### [Work instruction]
Copy every line from the data below in which the string "este" can be found.

Transcribed page contents
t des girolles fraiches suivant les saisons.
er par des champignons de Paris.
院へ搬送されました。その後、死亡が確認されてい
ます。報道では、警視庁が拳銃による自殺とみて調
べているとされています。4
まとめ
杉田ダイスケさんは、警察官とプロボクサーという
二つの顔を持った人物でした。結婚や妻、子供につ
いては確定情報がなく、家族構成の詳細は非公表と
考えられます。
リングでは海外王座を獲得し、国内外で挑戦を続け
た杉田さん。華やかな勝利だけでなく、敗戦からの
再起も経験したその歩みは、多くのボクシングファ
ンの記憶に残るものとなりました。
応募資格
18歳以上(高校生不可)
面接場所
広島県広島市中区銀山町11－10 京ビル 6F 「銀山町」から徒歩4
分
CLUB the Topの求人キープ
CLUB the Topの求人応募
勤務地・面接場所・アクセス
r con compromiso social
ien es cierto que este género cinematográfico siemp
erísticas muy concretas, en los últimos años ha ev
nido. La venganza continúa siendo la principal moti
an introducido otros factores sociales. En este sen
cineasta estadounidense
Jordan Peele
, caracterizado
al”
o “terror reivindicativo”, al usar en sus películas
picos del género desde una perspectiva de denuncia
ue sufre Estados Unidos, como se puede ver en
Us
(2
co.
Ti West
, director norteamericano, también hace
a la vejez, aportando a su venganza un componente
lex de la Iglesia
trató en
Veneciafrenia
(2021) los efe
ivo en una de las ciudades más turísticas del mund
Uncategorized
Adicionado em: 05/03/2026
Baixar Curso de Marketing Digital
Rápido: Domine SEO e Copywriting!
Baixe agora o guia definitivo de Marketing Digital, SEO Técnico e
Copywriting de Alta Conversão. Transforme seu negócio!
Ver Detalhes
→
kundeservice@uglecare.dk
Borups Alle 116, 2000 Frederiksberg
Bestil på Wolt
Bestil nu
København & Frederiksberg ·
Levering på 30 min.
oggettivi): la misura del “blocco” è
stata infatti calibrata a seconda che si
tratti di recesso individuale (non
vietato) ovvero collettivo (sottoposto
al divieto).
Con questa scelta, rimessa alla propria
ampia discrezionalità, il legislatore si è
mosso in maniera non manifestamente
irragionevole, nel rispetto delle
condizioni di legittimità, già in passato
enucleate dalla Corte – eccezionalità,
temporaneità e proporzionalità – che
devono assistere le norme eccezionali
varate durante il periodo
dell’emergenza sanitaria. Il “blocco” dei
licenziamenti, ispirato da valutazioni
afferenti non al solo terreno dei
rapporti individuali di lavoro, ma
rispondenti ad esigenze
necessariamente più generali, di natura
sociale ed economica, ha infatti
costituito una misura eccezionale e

### [Expected answer]
ien es cierto que este género cinematográfico siemp
an introducido otros factores sociales. En este sen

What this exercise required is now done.